**** Records to use ****

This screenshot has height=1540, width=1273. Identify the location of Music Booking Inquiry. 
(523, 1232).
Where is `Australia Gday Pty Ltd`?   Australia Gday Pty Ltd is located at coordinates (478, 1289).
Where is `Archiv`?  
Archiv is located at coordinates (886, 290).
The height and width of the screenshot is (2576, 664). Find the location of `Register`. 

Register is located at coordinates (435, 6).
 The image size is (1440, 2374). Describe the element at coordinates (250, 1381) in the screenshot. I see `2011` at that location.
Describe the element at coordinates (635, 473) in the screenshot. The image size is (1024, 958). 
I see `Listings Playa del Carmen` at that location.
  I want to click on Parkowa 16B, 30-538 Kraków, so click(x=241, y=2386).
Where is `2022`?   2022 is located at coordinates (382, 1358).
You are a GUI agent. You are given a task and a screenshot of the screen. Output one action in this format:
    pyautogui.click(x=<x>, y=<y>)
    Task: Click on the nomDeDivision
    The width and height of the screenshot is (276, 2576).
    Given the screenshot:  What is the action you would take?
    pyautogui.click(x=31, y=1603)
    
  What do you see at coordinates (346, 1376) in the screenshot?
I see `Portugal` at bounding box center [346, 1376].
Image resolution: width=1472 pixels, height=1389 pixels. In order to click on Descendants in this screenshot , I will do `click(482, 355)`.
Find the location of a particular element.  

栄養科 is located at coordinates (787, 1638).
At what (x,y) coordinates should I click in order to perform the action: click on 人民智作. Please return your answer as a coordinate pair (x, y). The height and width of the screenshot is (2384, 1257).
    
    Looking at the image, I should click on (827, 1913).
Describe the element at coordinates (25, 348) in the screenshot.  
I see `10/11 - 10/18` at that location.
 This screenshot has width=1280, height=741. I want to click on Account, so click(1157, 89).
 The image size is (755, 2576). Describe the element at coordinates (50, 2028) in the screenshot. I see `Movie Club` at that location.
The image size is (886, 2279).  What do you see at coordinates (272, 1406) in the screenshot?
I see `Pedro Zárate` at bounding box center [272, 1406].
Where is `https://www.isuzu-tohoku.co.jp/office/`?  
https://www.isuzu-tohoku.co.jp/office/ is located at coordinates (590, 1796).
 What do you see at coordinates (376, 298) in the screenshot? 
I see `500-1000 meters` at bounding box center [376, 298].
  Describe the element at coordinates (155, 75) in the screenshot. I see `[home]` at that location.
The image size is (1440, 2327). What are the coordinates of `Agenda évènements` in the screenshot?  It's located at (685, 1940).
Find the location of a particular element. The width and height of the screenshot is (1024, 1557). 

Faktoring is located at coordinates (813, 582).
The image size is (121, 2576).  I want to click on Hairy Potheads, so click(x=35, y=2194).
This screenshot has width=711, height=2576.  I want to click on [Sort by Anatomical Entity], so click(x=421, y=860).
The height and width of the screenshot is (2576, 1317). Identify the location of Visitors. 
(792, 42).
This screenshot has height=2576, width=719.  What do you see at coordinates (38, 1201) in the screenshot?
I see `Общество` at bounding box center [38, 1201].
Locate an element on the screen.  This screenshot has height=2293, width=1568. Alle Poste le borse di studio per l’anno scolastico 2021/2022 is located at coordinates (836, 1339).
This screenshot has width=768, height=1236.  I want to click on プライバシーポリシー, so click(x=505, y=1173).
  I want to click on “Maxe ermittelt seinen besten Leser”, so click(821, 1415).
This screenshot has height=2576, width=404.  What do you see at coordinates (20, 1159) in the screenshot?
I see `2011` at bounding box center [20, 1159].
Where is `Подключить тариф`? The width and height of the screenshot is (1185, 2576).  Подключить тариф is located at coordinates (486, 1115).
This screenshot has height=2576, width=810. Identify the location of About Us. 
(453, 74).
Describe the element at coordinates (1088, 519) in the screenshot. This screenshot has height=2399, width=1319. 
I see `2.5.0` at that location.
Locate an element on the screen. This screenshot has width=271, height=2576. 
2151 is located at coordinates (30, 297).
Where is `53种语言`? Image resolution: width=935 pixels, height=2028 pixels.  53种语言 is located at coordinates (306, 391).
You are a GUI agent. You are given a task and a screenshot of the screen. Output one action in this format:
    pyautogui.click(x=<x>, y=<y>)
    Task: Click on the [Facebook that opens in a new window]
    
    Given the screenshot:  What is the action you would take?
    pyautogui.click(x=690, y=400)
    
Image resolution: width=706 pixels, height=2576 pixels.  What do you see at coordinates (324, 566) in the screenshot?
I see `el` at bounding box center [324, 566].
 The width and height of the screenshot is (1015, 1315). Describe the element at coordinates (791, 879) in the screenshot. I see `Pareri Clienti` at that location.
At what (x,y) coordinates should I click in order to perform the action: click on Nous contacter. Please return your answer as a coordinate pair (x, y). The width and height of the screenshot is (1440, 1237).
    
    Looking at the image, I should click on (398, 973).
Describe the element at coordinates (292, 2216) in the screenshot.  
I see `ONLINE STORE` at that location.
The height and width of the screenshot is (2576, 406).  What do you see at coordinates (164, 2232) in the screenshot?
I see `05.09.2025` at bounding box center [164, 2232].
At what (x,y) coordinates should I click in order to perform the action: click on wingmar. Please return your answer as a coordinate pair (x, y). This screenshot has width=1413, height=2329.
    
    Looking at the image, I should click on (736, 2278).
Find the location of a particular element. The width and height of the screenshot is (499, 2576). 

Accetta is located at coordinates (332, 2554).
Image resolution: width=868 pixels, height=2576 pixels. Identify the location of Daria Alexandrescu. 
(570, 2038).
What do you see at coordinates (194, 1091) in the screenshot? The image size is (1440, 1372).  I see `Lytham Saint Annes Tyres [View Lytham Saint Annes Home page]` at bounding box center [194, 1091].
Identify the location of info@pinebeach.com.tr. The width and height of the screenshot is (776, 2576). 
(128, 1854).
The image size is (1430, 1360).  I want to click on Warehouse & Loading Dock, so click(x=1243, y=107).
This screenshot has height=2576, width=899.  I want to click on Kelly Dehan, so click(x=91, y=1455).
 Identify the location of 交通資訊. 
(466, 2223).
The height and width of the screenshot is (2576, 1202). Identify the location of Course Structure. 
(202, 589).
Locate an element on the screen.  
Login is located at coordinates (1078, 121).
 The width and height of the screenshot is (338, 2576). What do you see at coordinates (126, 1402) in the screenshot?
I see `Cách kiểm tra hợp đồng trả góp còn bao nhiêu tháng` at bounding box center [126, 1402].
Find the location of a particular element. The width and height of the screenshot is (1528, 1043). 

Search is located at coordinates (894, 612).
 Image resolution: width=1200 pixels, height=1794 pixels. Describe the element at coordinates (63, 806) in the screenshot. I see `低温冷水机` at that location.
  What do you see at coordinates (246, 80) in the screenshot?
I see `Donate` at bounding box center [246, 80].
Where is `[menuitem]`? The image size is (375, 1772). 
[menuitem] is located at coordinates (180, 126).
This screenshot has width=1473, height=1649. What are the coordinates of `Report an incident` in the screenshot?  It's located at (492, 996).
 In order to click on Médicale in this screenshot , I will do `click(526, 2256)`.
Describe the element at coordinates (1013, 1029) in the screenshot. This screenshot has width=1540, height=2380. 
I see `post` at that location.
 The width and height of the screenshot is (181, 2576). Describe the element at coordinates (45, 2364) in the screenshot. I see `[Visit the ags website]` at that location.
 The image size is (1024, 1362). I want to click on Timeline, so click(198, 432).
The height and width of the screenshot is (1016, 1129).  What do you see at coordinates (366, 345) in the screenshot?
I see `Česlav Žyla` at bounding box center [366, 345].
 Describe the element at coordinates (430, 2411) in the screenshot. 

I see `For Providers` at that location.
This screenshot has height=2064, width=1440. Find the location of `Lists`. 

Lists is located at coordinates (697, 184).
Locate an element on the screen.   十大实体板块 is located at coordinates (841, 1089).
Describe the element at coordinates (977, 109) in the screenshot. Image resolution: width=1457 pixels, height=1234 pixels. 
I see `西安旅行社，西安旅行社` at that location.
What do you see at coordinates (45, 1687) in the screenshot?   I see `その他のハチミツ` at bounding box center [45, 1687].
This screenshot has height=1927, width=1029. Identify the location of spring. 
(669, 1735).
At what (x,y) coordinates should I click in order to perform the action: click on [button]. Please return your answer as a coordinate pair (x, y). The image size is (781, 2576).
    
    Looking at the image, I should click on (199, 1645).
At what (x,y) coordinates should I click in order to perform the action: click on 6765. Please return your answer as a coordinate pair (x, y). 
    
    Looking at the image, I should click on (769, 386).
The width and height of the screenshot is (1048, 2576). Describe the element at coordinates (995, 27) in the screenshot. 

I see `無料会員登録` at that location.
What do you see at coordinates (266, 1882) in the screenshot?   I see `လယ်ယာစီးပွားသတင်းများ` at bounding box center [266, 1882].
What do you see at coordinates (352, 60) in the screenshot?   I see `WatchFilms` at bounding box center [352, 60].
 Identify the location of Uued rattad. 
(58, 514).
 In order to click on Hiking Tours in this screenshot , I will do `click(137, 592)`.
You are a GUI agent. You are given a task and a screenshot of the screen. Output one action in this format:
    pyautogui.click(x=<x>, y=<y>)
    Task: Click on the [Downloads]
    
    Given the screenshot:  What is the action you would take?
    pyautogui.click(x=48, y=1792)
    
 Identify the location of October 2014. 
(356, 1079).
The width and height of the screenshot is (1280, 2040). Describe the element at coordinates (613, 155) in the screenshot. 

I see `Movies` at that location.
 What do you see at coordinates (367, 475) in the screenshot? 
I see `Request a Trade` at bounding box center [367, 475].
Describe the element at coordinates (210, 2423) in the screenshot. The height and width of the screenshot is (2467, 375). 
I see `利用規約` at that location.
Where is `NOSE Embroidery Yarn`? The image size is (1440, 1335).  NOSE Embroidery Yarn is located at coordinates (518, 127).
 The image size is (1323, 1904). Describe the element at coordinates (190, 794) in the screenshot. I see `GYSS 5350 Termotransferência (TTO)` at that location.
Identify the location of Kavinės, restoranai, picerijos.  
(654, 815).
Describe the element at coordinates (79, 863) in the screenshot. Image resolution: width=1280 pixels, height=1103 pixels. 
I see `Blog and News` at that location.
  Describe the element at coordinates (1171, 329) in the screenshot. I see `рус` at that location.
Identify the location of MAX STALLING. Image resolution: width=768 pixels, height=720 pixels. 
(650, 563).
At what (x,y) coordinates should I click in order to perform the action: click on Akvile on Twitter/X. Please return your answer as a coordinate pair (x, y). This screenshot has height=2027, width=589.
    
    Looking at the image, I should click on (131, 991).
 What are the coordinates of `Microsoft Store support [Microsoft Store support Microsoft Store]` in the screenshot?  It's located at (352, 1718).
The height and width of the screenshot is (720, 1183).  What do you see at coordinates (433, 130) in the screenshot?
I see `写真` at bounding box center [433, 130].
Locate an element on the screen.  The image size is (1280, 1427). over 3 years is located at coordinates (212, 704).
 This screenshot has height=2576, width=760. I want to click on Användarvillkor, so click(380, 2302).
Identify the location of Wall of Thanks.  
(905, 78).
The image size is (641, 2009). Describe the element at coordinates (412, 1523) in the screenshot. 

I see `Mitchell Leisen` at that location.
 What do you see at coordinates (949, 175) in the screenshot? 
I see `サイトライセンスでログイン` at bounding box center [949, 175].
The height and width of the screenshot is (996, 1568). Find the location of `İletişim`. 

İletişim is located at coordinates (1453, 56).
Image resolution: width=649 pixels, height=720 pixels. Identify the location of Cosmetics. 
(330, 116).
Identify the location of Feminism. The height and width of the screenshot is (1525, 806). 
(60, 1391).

****

Try it >> In the listing above, transcribe exactly everything from the line containing "What do you see at coordinates (266, 1882)" down to the line containing "Task: Click on the [Downloads]", including both and nothing more.

Result for this exercise >>
What do you see at coordinates (266, 1882) in the screenshot?   I see `လယ်ယာစီးပွားသတင်းများ` at bounding box center [266, 1882].
What do you see at coordinates (352, 60) in the screenshot?   I see `WatchFilms` at bounding box center [352, 60].
 Identify the location of Uued rattad. 
(58, 514).
 In order to click on Hiking Tours in this screenshot , I will do `click(137, 592)`.
You are a GUI agent. You are given a task and a screenshot of the screen. Output one action in this format:
    pyautogui.click(x=<x>, y=<y>)
    Task: Click on the [Downloads]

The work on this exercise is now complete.